Ты умер у меня на глазах. Я на чужих ногах бежал к телефону, и секретарь райкома на Белинского дал позвонить. Только это ничего не дало. Ей-богу, смерть в этой жизни не самое печальное. Для самого героя – это выход, окружающих жалко, но они-то как раз успокоятся. Просто уходишь из грязи в грязь.
Там семейные склепы, можно проследить генеалогию. Здесь из-за всех революций и потрясений не знаешь имени дедушки, нет могилы бабушки, до них – вообще никого… Член коллектива. Член коллектива Седьмой горбольницы, член коллектива сверлильного завода. Работник порта. Никого, отец. И тебя нет, чтоб спросить, откуда мы. А здесь все трясут, устраивают перекличку, чья это родина, моя, а не твоя. Я – патриот, ты – не патриот…

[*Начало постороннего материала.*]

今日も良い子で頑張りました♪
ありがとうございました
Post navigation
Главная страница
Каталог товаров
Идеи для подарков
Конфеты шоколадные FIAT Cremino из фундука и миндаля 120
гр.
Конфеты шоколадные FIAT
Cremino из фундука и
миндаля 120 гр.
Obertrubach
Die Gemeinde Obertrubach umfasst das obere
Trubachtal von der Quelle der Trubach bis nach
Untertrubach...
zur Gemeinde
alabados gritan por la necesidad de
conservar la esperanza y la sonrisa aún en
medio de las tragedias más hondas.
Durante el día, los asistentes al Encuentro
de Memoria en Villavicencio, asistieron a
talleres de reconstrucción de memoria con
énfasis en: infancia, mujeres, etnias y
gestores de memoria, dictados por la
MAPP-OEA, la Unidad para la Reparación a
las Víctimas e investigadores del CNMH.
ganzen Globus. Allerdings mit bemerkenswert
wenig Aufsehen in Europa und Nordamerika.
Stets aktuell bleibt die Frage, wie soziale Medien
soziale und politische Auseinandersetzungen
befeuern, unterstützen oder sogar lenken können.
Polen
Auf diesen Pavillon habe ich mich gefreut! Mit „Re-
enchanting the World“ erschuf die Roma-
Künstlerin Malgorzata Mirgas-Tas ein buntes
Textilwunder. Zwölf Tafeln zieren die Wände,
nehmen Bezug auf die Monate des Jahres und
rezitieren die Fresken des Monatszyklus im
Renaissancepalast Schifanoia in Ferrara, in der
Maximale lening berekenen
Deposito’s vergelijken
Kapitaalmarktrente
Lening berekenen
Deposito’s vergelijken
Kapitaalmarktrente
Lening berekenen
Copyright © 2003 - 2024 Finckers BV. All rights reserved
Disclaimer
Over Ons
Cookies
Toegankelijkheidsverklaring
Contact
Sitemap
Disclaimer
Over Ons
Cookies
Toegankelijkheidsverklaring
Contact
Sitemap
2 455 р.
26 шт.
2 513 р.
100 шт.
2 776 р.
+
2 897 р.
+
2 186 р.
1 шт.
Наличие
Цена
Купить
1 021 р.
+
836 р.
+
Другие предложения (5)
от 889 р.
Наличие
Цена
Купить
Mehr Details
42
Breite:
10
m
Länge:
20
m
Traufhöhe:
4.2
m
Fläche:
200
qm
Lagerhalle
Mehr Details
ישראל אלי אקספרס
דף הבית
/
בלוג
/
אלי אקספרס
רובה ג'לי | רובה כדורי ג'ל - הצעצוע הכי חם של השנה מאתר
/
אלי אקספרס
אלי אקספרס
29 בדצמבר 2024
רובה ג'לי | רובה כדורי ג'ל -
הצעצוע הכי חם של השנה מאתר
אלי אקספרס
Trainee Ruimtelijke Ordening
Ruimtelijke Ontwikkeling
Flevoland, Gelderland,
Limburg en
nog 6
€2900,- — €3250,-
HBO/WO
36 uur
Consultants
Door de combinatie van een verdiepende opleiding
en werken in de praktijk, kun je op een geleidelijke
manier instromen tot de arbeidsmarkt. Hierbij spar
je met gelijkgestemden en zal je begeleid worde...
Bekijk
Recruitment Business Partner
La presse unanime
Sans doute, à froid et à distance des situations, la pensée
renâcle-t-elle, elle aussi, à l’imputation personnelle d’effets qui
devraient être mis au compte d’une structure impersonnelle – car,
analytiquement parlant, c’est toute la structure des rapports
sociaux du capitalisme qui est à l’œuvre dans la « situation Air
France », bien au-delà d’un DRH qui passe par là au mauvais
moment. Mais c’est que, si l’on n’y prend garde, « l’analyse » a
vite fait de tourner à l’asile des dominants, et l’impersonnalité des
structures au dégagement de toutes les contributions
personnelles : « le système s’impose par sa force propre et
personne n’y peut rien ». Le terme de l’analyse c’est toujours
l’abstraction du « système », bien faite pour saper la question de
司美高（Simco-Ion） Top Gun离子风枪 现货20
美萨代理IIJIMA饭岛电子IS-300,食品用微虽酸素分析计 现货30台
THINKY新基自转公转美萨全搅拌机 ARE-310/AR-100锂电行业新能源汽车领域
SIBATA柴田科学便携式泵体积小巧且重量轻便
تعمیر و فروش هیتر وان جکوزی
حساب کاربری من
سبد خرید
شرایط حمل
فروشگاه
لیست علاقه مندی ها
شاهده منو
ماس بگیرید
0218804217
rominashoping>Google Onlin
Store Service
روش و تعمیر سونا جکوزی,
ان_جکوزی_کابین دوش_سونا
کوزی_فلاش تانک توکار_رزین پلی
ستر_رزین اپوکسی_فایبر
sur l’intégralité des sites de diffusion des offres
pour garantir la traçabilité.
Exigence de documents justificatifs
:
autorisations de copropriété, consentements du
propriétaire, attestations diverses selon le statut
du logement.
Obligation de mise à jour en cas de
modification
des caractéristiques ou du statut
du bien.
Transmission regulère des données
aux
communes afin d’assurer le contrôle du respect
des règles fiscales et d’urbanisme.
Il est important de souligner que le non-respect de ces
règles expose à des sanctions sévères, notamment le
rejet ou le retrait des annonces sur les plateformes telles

Из всей жизни мы усвоили только название, держимся за него, как клещ за лошадь, как безграмотный больной за плохой диагноз. А тот доктор сказал: «Ревматоидный артрит» – и смотрит с недоверием. «Мы же социализм построили» – и смотрит подозрительно.
А не все ли равно, что ты построил. Придумай сам название. Ни пожрать, ни поср… ни одеться, ни раздеться, ни вздохнуть, ни охнуть, ни жить, ни умереть – может, это называется социализм. А может, у этой полужизни и названия нет. В революцию своих побили, в коллективизацию своих побили, перед войной своих побили, в войну побили, после войны побили – и все миллионы, миллионы, а живым говорим: недобитые вы! Посмотри, как безошибочно любая революция к голоду приводит, и не переспрашивай – покажи на карте. Где карточки на хлеб и сахар, там и революция была. Как же нам повезло такой безошибочный путь выбрать! Умные люди вели. Говорили: «Бедные должны править. Бедняки определяют лицо государства. Отними у него дом, подели добро, отними хлеб, раздай – у всех будет. Отними – у него много, раздай – у всех будет». Отчего не отнять. Воровали – боялись, а тут законно – не грабь, а бери. Он пошел и взял.